0

I am using glmnet for web data. Typically the data is categorical (high cardinality of factors) and has millions of samples. I am dealing with 'big data' and want to be memory efficient.

Because its categorical, one can more efficiently represent the data by grouping and passing the number of successes and failures for each group: eg 'male','30-35' : 30 successes, 50 failures

The issue I face is with crossvalidation... by grouping I cannot just partition my dataset ( call X original grouped data set). what I would like is to be able to pass in the original grouped data independent variables, but then partition 'the outcomes across the folds': eg the 30 successes 50 failures would be split into 10 #success,#failure pairs ( replicating what would happen if I did crossvalidation on the original ungrouped data. Is there anyway of running cv.glmnet in this way? the alternative of replicating all the data k times (with different success failure values) is obviously less memory efficient.

assume I have 2 groups and 2 folds:

male','30-35' : 30 successes, 50 failures

female','30-35' : 50 successes, 30 failures

then what I would like is

X = 

    [[male','30-35'] 

    [female','30-35']]

y = 

[[20,30], [10,20],

[[25,30], [25, 0] ]

So the X variable contains n groups. y dependent variable then has n rows, and has 2 columns ( each containing a success failure tuple) - each column represents a fold. Now I am not saying I am after this particular data structure, just that for grouped data, I do not want to create a kN row X_fold matrix and corresponding y_fold matrix with kN rows.

ie X_fold =

[['male','30-35',...] 

['female','30-35',...]

['male','30-35',...] 

['female','30-35',...]
]

and y_fold =

[[20,30], ,
[25,30], 
[10,20]
[25, 0] ]

the point is that X has many rows and columns and I do not want to replicate it when the independent data is the same, only the number of successes and failures changes (allowing for folds with 0 success and 0 failure for some rows)

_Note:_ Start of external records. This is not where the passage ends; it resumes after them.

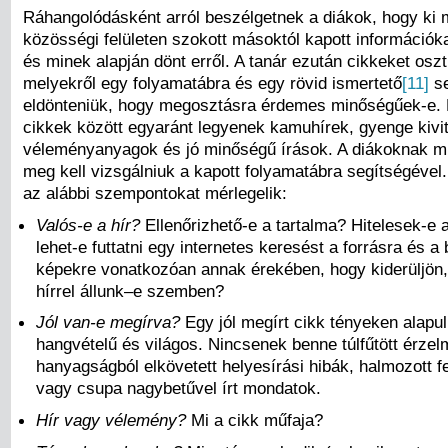
Ráhangolódásként arról beszélgetnek a diákok, hogy ki 
közösségi felületen szokott másoktól kapott információk
és minek alapján dönt erről. A tanár ezután cikkeket oszt
melyekről egy folyamatábra és egy rövid ismertető
[11]
se
eldönteniük, hogy megosztásra érdemes minőségűek-e. 
cikkek között egyaránt legyenek kamuhírek, gyenge kivit
véleményanyagok és jó minőségű írások. A diákoknak mi
meg kell vizsgálniuk a kapott folyamatábra segítségével
az alábbi szempontokat mérlegelik:
Valós-e a hír?
Ellenőrizhető-e a tartalma? Hitelesek-e a
lehet-e futtatni egy internetes keresést a forrásra és a
képekre vonatkozóan annak érekében, hogy kiderüljö
hírrel állunk–e szemben?
Jól van-e megírva?
Egy jól megírt cikk tényeken alapul
hangvételű és világos. Nincsenek benne túlfűtött érzel
hanyagságból elkövetett helyesírási hibák, halmozott fel
vagy csupa nagybetűvel írt mondatok.
Hír vagy vélemény?
Mi a cikk műfaja?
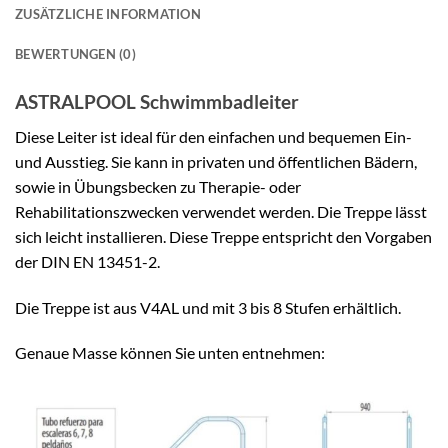
ZUSÄTZLICHE INFORMATION
BEWERTUNGEN (0)
ASTRALPOOL Schwimmbadleiter
Diese Leiter ist ideal für den einfachen und bequemen Ein-
und Ausstieg. Sie kann in privaten und öffentlichen Bädern,
sowie in Übungsbecken zu Therapie- oder
Rehabilitationszwecken verwendet werden. Die Treppe lässt
sich leicht installieren. Diese Treppe entspricht den Vorgaben
der DIN EN 13451-2.
Die Treppe ist aus V4AL und mit 3 bis 8 Stufen erhältlich.
Genaue Masse können Sie unten entnehmen:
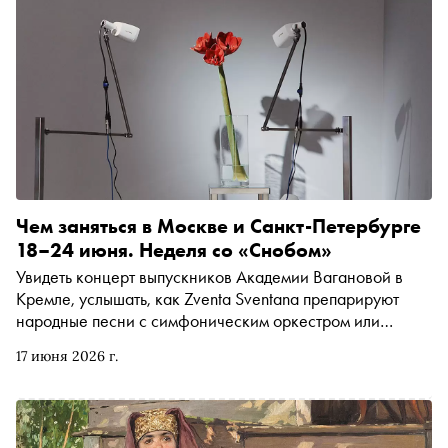
Чем заняться в Москве и Санкт-Петербурге
18–24 июня. Неделя со «Снобом»
Увидеть концерт выпускников Академии Вагановой в
Кремле, услышать, как Zventa Sventana препарируют
народные песни с симфоническим оркестром или
отправиться в Выксу на фестиваль, где поёт заводской
17 июня 2026 г.
хор, а концерты играют в лесу и в лодке на пруду.
Рассказываем, чем заняться и куда сходить на
ближайшей неделе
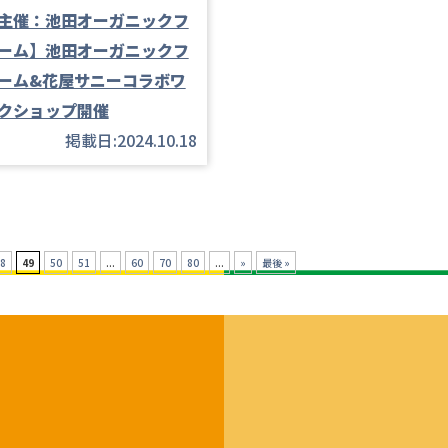
主催：池田オーガニックフ
ーム】池田オーガニックフ
ーム&花屋サニーコラボワ
クショップ開催
掲載日:2024.10.18
8
49
50
51
...
60
70
80
...
»
最後 »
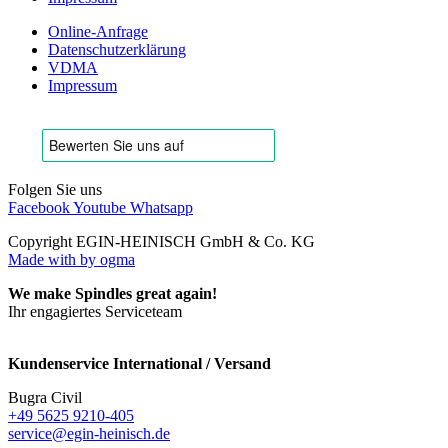
Online-Anfrage
Datenschutzerklärung
VDMA
Impressum
Folgen Sie uns
Facebook
Youtube
Whatsapp
Copyright EGIN-HEINISCH GmbH & Co. KG
Made with
by ogma
We make Spindles great again!
Ihr engagiertes Serviceteam
Kundenservice International / Versand
Bugra Civil
+49 5625 9210-405
service@egin-heinisch.de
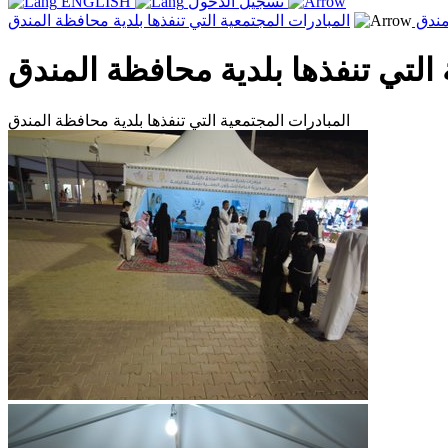
تسجيل الدخول
ENGLISH
مندق
المبادرات المجتمعية التي تنفذها بلدية محافظة المندق
 التي تنفذها بلدية محافظة المندق
المبادرات المجتمعية التي تنفذها بلدية محافظة المندق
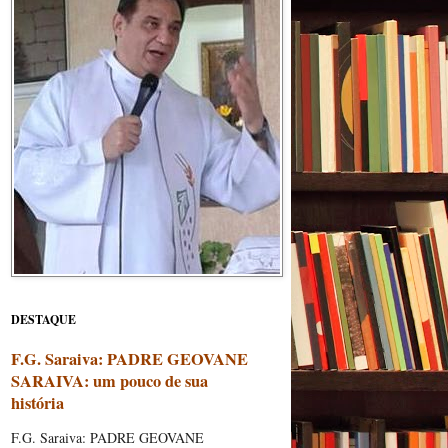
DESTAQUE
F.G. Saraiva: PADRE GEOVANE
SARAIVA: um pouco de sua
história
F.G. Saraiva: PADRE GEOVANE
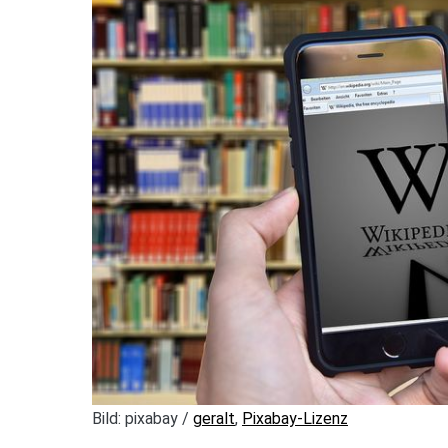
Bild: pixabay /
geralt
,
Pixabay-Lizenz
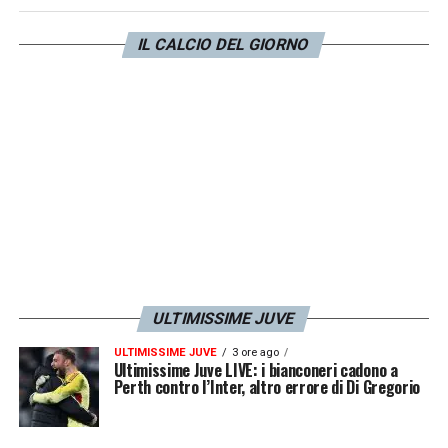
registrarsi una brusca frenata, dunque, per il
grande obiettivo del
mercato Juventus
. Si
IL CALCIO DEL GIORNO
attendono ora ulteriori conferme.
LA PLAYLIST DELLE NOSTRE TOP NEWS
ULTIMISSIME JUVE
ULTIMISSIME JUVE
3 ore ago
Ultimissime Juve LIVE: i bianconeri cadono a
Perth contro l’Inter, altro errore di Di Gregorio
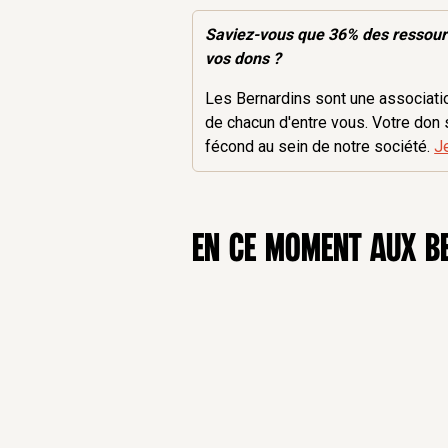
Saviez-vous que 36% des
ressou
vos dons ?
Les Bernardins sont une association
de chacun d'entre vous. Votre don 
fécond au sein de notre société.
J
en ce moment aux B
12
Sep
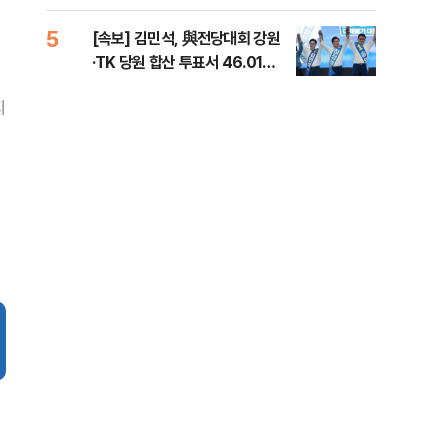
틀 
5
10
[속보] 김민석, 與전당대회 강원
나경
·TK 당원 합산 투표서 46.01%
장"
로 1위
혼 
지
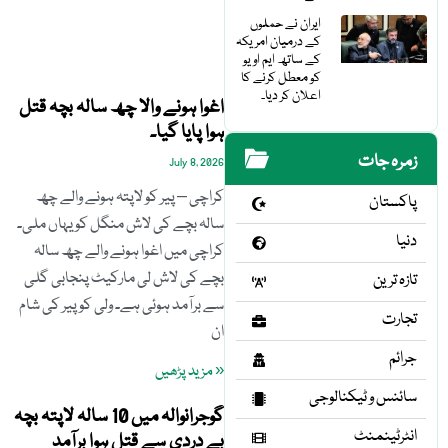
ایران نے حملوں
کے درمیان امریکہ
کے ساتھ ایم او یو
کو معطل کرنے کا
اعلان کر دیا۔
اغوا ہونے والا چھ سالہ بچہ قتل
ہوا پایا گیا۔
زمرہ جات
July 8, 2026
کراچی – پیر کو لاپتہ ہونے والے چھ
پاکستان
سالہ بچے کی لاش منگل کو یہاں ملی۔
دنیا
کراچی میں اغوا ہونے والے چھ سالہ
بچے کی لاش لی مارکیٹ پنجابی گلی
تازہ ترین
سے برآمد ہوئی ہے۔ ولی کو پیر کی شام
تجارت
ان
جرائم
« مزید پڑھیں
سائنس و ٹیکنالوجی
گوجرانوالہ میں 10 سالہ لاپتہ بچہ
انٹرٹینمنٹ
بے دردی سے قتل ہوا برآمد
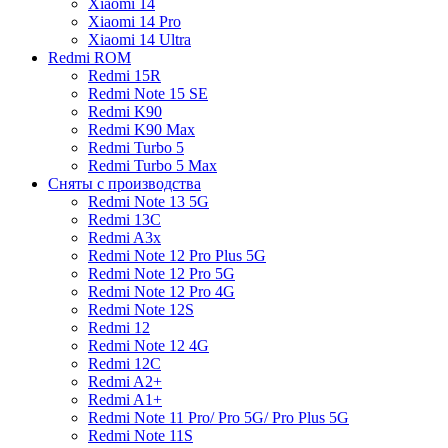
Xiaomi 14
Xiaomi 14 Pro
Xiaomi 14 Ultra
Redmi ROM
Redmi 15R
Redmi Note 15 SE
Redmi K90
Redmi K90 Max
Redmi Turbo 5
Redmi Turbo 5 Max
Сняты с производства
Redmi Note 13 5G
Redmi 13C
Redmi A3x
Redmi Note 12 Pro Plus 5G
Redmi Note 12 Pro 5G
Redmi Note 12 Pro 4G
Redmi Note 12S
Redmi 12
Redmi Note 12 4G
Redmi 12C
Redmi A2+
Redmi A1+
Redmi Note 11 Pro/ Pro 5G/ Pro Plus 5G
Redmi Note 11S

I am assuming this cannot be done without modifying the source code, but wanted to double check no one else had come across the problem.

seanv507
  • 1,206
  • 1
  • 11
  • 23
  • Could you offer an example of what your desired folds would look like? – Megatron Feb 24 '17 at 15:18
  • I have clarified. I guess I am suggesting that for grouped data, the standard way of partitioning rows between folds doesn't make sense. Instead one should partition the outcome counts ( so the y data becomes n rows by (num_outcomes * num_folds), where num_outcomes would be 2 for logistic regression. I am assuming this must be done in code, but perhaps there is already a fork of the code? – seanv507 Feb 24 '17 at 16:03
  • What do you mean by X and Y folds? – Megatron Feb 24 '17 at 16:05
  • I think its easier if you ask yourself how would you perform crossvalidation on a data set assuming that the data is grouped ( so the outcome variable is count of success and failure), and it has millions of rows and 10's of factors. – seanv507 Feb 24 '17 at 16:27

1 Answers1

0

You mention crossvalidation, but that's not really the issue here. What you want is, when all your variables are categorical, to summarise your dataset into a contingency table of factors and fit a model to the counts of responses and non-responses. This is a fairly well-known technique in logistic regression. It applies both to fitting the base model, and also to crossvalidating it.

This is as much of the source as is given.